My stuff showed up today ...... hope yours shows soon.


----------



## old blue (May 4, 2007)

Put a post on Craigslist and make the description similar to what they stole but different enough not to give it away. If nothing else you may find someone else selling what you wanted.

What was your good deal? Maybe someone here has one.

Old Blue


----------



## SCJ (Jul 15, 1999)

*Mean People Suck!!!*

Well add me to the list, just at the other end of the equation.

Just had five parcels awaiting USPS pick up taken off my front porch while I was in the house working just feet from the door! Funny thing was they left one parcel which luckily for me was the expensive one. I can't believe this happened in my neighborhood.........someone ALWAYS has a parcel on their porch if not dry cleaning, or something.

I'll be on the lookout for them, but police say most are just passing through the neighborhood and it's a crime of opportunity as they see it sitting there and just go for it.





------------------------------
www.SlotCarJohnnies.com


----------



## alpink (Aug 22, 2010)

SCJ, and probably someone on foot if they didn't take all


----------



## RjAFX (Oct 26, 2014)

I'm lucky my stuff showed up .......


----------



## blue55conv (May 23, 2007)

I have a PO box. Occasionally I encounter someone who only ships by UPS. UPS will not deliver to a PO box. I used to ship those items to my work address. Now that I am retired, that option is gone. I have shipped a couple of items to my house. I am always nervous when I do that. So far so good. I hope you find your stuff, but I am not optimistic.


----------



## slotcarman12078 (Oct 3, 2008)

Can you give us a list Rich? Some of us can keep an eye on Craigslist. The bad part is once they sell, the seller can delete them, so we'd have to catch them while listed. It would help to know what we're looking for...


----------



## GT40 (Jan 18, 2014)

slotcarman
You are right there, the more eyes you have looking for them the better chance you have in finding them.
The other problem is if there stock cars they made a ton of them.
I just want them caught so they can't do it to someone else.
Now days with drugs in your mail box those dirt bags see a small package and that might be what they were thinking, hell who know

gt40


----------



## NTxSlotCars (May 27, 2008)

Usps called today to make sure I filed a police report. Thats it?

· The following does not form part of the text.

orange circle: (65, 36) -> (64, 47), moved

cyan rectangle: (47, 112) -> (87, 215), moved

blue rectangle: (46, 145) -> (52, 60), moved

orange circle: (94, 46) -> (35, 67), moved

I would list the stuff here, but I'm afraid of being made fun of for buying toys....


----------



## alpink (Aug 22, 2010)

you've been made fun of for everything else! ?
why not?


----------



## RjAFX (Oct 26, 2014)

I buy slot cars and the stuff that goes with them ..... thought they were toys. I may be wrong, but I look at them as toys


----------



## blue55conv (May 23, 2007)

You might want to install a camera and recorder at your door. Fry's has them. Get the HD kind.


----------



## beast1624 (Mar 28, 2009)

Rich
Checked our local craigslist site and didn't see anything that looked like it might be your stuff for sale. Searched the 'Collectibles' and the 'toys'. Everything looked like it had been up for a while. Went to Jim's house tonight and told all the guys in our group to be on the lookout for some fishy stuff for sale. Hope you find your stuff...I know how frustrating this can be.


----------



## a110alpine (Oct 30, 2012)

if a mailman can't deliver a package he is supposed to fill out a card and leave it in your mail box. you take that card to the post office and get your package. if he does not do this and the parcel is missing he pays for it. this is true with fed express and ups. unless you have an agreement with the delivery person. still that person is liable. lazy delivery people should pay for their laziness. i buy everything online.


----------



## blue55conv (May 23, 2007)

Around here UPS and FedEx just ring the doorbell and leave the package at the door. They used to give it to a neighbor. They would go from house to house until they found somebody to sign for it. They stopped doing that long ago.


----------



## RjAFX (Oct 26, 2014)

blue55conv said:


> Around here UPS and FedEx just ring the doorbell and leave the package at the door. They used to give it to a neighbor. They would go from house to house until they found somebody to sign for it. They stopped doing that long ago.


Long, long ago.


----------



## NTxSlotCars (May 27, 2008)

Breaking news....


...nothing has been found. There are no leads in the case.


----------



## kriket (Feb 15, 2013)

blue55conv said:


> Around here UPS and FedEx just ring the doorbell and leave the package at the door. They used to give it to a neighbor. They would go from house to house until they found somebody to sign for it. They stopped doing that long ago.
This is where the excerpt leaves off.